内縁関係と相続の関係、トラブル事例
大日本帝国憲法の家族制度の基本的な「家父長制度」も既にすっかり過去のものとなり、夫婦を世帯単位とする家族の形が平成の時代で一般化しました。
さらに現代では婚姻による家族単位も当たり前のものではなくなってきており、内縁関係など戸籍を同一にしない世帯も増えてきています。
いわゆる「内縁の妻」と言われる関係は、古くは結婚をしたくてもできない愛人関係や不倫関係によるものというイメージがありました。
しかしそれ以外にも、例えばお互いかつては別のパートナーと結婚をしていたが、高齢により死別をしたという二人が生活を同一にするために同居をする、というような関係も見られています。
他にも、婚姻届を出して戸籍が変更になってしまうと姓が変わってしまうのでそれを嫌って籍を入れなかったり、パートナーとの関係を対等にしたいがために事実婚という形を取ることもあるでしょう。
さらにはLGBTと言われる同性のパートナーとの生活を望む人も表に出るようになっており、家族の形として婚姻関係によらないものの方が多くなる、というときもいずれ訪れるのではないかと思われます。
そうした家族の形が変化していく一方で、法律はあくまでも「婚姻」や「家」を基本にして構成されています。
そのためいくら長年生計を同一にしたパートナーがいても、それは法律における婚姻関係のような相続権を得ることができないケースが見られたのです。
生前はそうしたことを気にせず生活できていたのに、片方が先に亡くなった途端財産のほとんどを顔も見たことがなかった親族にごっそり持っていかれてしまった、というような事例もあります。
相続させるには
法律として明文化されているわけではありませんが、現在の流れとして婚姻届などの手続き面よりも事実関係を重視する方向になってきています。
事実婚として長年一緒に連れ添ったという実績があれば、婚姻届の有無にかかわらず相続権を一部認めようという判決も出ました。

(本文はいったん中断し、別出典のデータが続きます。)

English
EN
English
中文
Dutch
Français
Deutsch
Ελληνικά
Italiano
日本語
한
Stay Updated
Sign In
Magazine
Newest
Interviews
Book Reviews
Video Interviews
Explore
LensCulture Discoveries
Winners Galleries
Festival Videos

しかしそれも確実なものではなく、一緒に生活をしてきたということを証明しなければならないなど、非常にハードルは高くなっています。
事実婚など内縁関係にある人がいる場合、成り行きに任せるのではなく、生前より財産管理をしっかり行っていくということが大切になるでしょう。
自分の死後パートナーが経済的に困窮しないようにするためには、まずお互いの口座に財産を分割しておいたり、あるいは生前贈与という形で名義の書き換えをしておくということが対策となります。
ただし生前贈与についても、不用意に行ってしまうと相続が発生したときに法定相続人から返還を求められることもありますので、できるだけ弁護士など第三者を通して確実に行っていくようにしましょう。